Token-based authentication (JWT) in IOT Protocols - Time & Space Complexity
We want to understand how the time to verify a JWT token changes as the token size or number of tokens grows.
How does the work needed to check tokens increase with input size?
Analyze the time complexity of the following code snippet.
// Pseudocode for JWT verification
function verifyJWT(token) {
header = decodeBase64(token.header)
payload = decodeBase64(token.payload)
signature = token.signature
validSignature = verifySignature(header, payload, signature, secretKey)
return validSignature
}
This code decodes parts of the token and checks the signature to confirm the token is valid.
Identify the loops, recursion, array traversals that repeat.

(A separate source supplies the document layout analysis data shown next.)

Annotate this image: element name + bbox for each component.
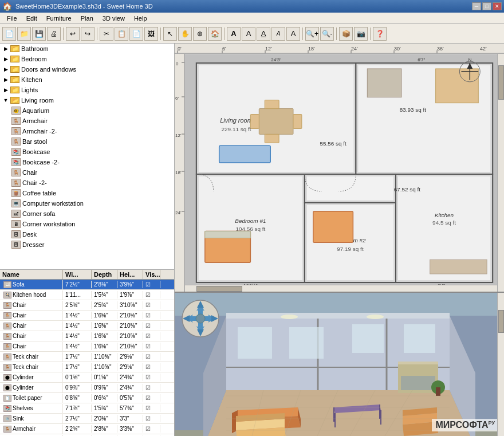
furniture-tree[interactable]: ▶ 📁 Bathroom ▶ 📁 Bedroom ▶ 📁 Doors and w… (0, 44, 174, 270)
row-vis-kitchenhood[interactable]: ☑ (143, 291, 160, 298)
close-button[interactable]: ✕ (493, 2, 502, 10)
toolbar-camera[interactable]: 📷 (354, 27, 368, 41)
minimize-button[interactable]: ─ (472, 2, 481, 10)
tree-item-bedroom[interactable]: ▶ 📁 Bedroom (0, 54, 174, 64)
toolbar-pan[interactable]: ✋ (178, 27, 192, 41)
menu-plan[interactable]: Plan (76, 14, 98, 23)
row-vis-chair1[interactable]: ☑ (143, 301, 160, 309)
menu-3dview[interactable]: 3D view (98, 14, 129, 23)
tree-item-cornersofa[interactable]: 🛋 Corner sofa (9, 209, 174, 219)
tree-item-desk[interactable]: 🗄 Desk (9, 229, 174, 239)
expand-icon-bedroom: ▶ (2, 56, 9, 62)
tree-item-cornerwork[interactable]: 🖥 Corner workstation (9, 219, 174, 229)
row-vis-armchair[interactable]: ☑ (143, 425, 160, 433)
toolbar-redo[interactable]: ↪ (81, 27, 94, 41)
tree-item-armchair2[interactable]: 🪑 Armchair -2- (9, 126, 174, 136)
floorplan-hscroll[interactable] (185, 285, 497, 292)
view-3d[interactable]: МИРСОФТАРУ (175, 293, 504, 436)
toolbar-help[interactable]: ❓ (373, 27, 387, 41)
view3d-vscroll[interactable] (497, 293, 504, 436)
row-vis-chair4[interactable]: ☑ (143, 332, 160, 340)
row-vis-shelves[interactable]: ☑ (143, 404, 160, 412)
toolbar-text4[interactable]: A (271, 27, 285, 41)
svg-rect-55 (367, 69, 401, 97)
row-width-cylinder2: 0'9⅞" (63, 384, 92, 391)
view3d-vscrollthumb[interactable] (498, 310, 504, 333)
tree-item-computer[interactable]: 💻 Computer workstation (9, 198, 174, 209)
floorplan-vscrollthumb[interactable] (498, 65, 504, 100)
prop-row-chair4[interactable]: 🪑 Chair 1'4½" 1'6⅝" 2'10⅝" ☑ (0, 331, 174, 341)
tree-item-bookcase[interactable]: 📚 Bookcase (9, 147, 174, 157)
row-width-kitchenhood: 1'11... (63, 291, 92, 298)
svg-rect-102 (238, 327, 272, 359)
properties-table[interactable]: Name Wi... Depth Hei... Vis... 🛋 Sofa 7'… (0, 270, 174, 436)
floorplan-hscrollthumb[interactable] (196, 286, 242, 292)
menu-help[interactable]: Help (129, 14, 152, 23)
toolbar-text3[interactable]: A (257, 27, 270, 41)
toolbar-cut[interactable]: ✂ (100, 27, 113, 41)
prop-row-chair2[interactable]: 🪑 Chair 1'4½" 1'6⅝" 2'10⅝" ☑ (0, 311, 174, 321)
tree-item-chair[interactable]: 🪑 Chair (9, 167, 174, 178)
toolbar-open[interactable]: 📁 (17, 27, 31, 41)
toolbar-new[interactable]: 📄 (2, 27, 16, 41)
toolbar-add-room[interactable]: 🏠 (208, 27, 222, 41)
row-vis-teckchair1[interactable]: ☑ (143, 353, 160, 360)
floor-plan-content[interactable]: Living room 229.11 sq ft Bedroom #1 104.… (185, 54, 504, 292)
row-vis-sink[interactable]: ☑ (143, 415, 160, 422)
prop-row-cylinder2[interactable]: ⬤ Cylinder 0'9⅞" 0'9⅞" 2'4¾" ☑ (0, 383, 174, 393)
toolbar-copy[interactable]: 📋 (115, 27, 128, 41)
row-vis-chair3[interactable]: ☑ (143, 322, 160, 329)
toolbar-text5[interactable]: A (286, 27, 300, 41)
toolbar-select[interactable]: ↖ (163, 27, 177, 41)
menu-edit[interactable]: Edit (22, 14, 42, 23)
prop-row-kitchenhood[interactable]: 🍳 Kitchen hood 1'11... 1'5¾" 1'9⅞" ☑ (0, 290, 174, 300)
row-vis-toiletpaper[interactable]: ☑ (143, 394, 160, 402)
tree-item-barstool[interactable]: 🪑 Bar stool (9, 136, 174, 147)
row-vis-chair5[interactable]: ☑ (143, 343, 160, 350)
tree-item-kitchen[interactable]: ▶ 📁 Kitchen (0, 74, 174, 85)
toolbar-add-wall[interactable]: ⊕ (193, 27, 207, 41)
row-vis-cylinder1[interactable]: ☑ (143, 374, 160, 381)
tree-item-chair2[interactable]: 🪑 Chair -2- (9, 178, 174, 188)
prop-row-armchair[interactable]: 🪑 Armchair 2'2¾" 2'8⅝" 3'3⅝" ☑ (0, 424, 174, 434)
toolbar-text2[interactable]: A (242, 27, 255, 41)
row-vis-teckchair2[interactable]: ☑ (143, 363, 160, 371)
prop-row-chair1[interactable]: 🪑 Chair 2'5¾" 2'5¾" 3'10⅝" ☑ (0, 300, 174, 311)
tree-item-aquarium[interactable]: 🐠 Aquarium (9, 105, 174, 116)
menu-file[interactable]: File (2, 14, 22, 23)
prop-row-chair3[interactable]: 🪑 Chair 1'4½" 1'6⅝" 2'10⅝" ☑ (0, 321, 174, 331)
maximize-button[interactable]: □ (482, 2, 491, 10)
prop-row-teckchair2[interactable]: 🪑 Teck chair 1'7½" 1'10⅝" 2'9⅛" ☑ (0, 362, 174, 372)
toolbar-paste[interactable]: 📄 (129, 27, 143, 41)
row-vis-chair2[interactable]: ☑ (143, 312, 160, 319)
row-vis-cylinder2[interactable]: ☑ (143, 384, 160, 391)
prop-row-shelves[interactable]: 📚 Shelves 7'1⅞" 1'5¾" 5'7¾" ☑ (0, 403, 174, 414)
prop-row-teckchair1[interactable]: 🪑 Teck chair 1'7½" 1'10⅝" 2'9⅛" ☑ (0, 352, 174, 362)
prop-row-sink[interactable]: 🚿 Sink 2'7½" 2'0⅜" 3'3" ☑ (0, 414, 174, 424)
toolbar-zoom-out[interactable]: 🔍- (320, 27, 334, 41)
row-vis-sofa[interactable]: ☑ (143, 281, 160, 288)
toolbar-3d[interactable]: 📦 (339, 27, 353, 41)
toolbar-zoom-in[interactable]: 🔍+ (305, 27, 319, 41)
tree-item-lights[interactable]: ▶ 📁 Lights (0, 85, 174, 95)
tree-item-armchair[interactable]: 🪑 Armchair (9, 116, 174, 126)
prop-row-toiletpaper[interactable]: 🧻 Toilet paper 0'8⅜" 0'6¾" 0'5⅞" ☑ (0, 393, 174, 403)
prop-row-cylinder1[interactable]: ⬤ Cylinder 0'1⅝" 0'1⅝" 2'4¾" ☑ (0, 372, 174, 383)
menu-furniture[interactable]: Furniture (42, 14, 76, 23)
tree-item-doors[interactable]: ▶ 📁 Doors and windows (0, 64, 174, 74)
tree-item-coffeetable[interactable]: 🪵 Coffee table (9, 188, 174, 198)
tree-item-bookcase2[interactable]: 📚 Bookcase -2- (9, 157, 174, 167)
toolbar-print[interactable]: 🖨 (47, 27, 61, 41)
floorplan-vscroll[interactable] (497, 54, 504, 292)
toolbar-save[interactable]: 💾 (32, 27, 46, 41)
floor-plan[interactable]: 0' 6' 12' 18' 24' 30' 36' 42' (175, 44, 504, 293)
tree-item-dresser[interactable]: 🗄 Dresser (9, 239, 174, 250)
prop-row-chair5[interactable]: 🪑 Chair 1'4½" 1'6⅝" 2'10⅝" ☑ (0, 341, 174, 352)
toolbar-undo[interactable]: ↩ (66, 27, 80, 41)
tree-item-livingroom[interactable]: ▼ 📂 Living room (0, 95, 174, 105)
toolbar-text1[interactable]: A (227, 27, 241, 41)
tree-item-bathroom[interactable]: ▶ 📁 Bathroom (0, 44, 174, 54)
toolbar-photo[interactable]: 🖼 (144, 27, 158, 41)
prop-row-sofa[interactable]: 🛋 Sofa 7'2½" 2'8⅜" 3'9⅝" ☑ (0, 280, 174, 290)
expand-icon-bathroom: ▶ (2, 45, 9, 52)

- Primary operation: Decoding base64 strings and verifying the signature.
- How many times: Each token is processed once; inside verification, signature check may involve iterating over the token data bytes.
As the token size grows, the decoding and signature verification take longer because they process more data.
| Input Size (token length) | Approx. Operations |
|---|---|
| 10 bytes | 10 operations |
| 100 bytes | 100 operations |
| 1000 bytes | 1000 operations |
Pattern observation: The work grows directly with the size of the token data.
Time Complexity: O(n)
This means the time to verify a token grows in a straight line with the token size.
[X] Wrong: "Verifying a token always takes the same time no matter how big it is."
[OK] Correct: Larger tokens have more data to decode and check, so they take more time.
Understanding how token verification time grows helps you design systems that stay fast even with many or large tokens.
"What if we cached decoded tokens? How would the time complexity change when verifying repeated tokens?"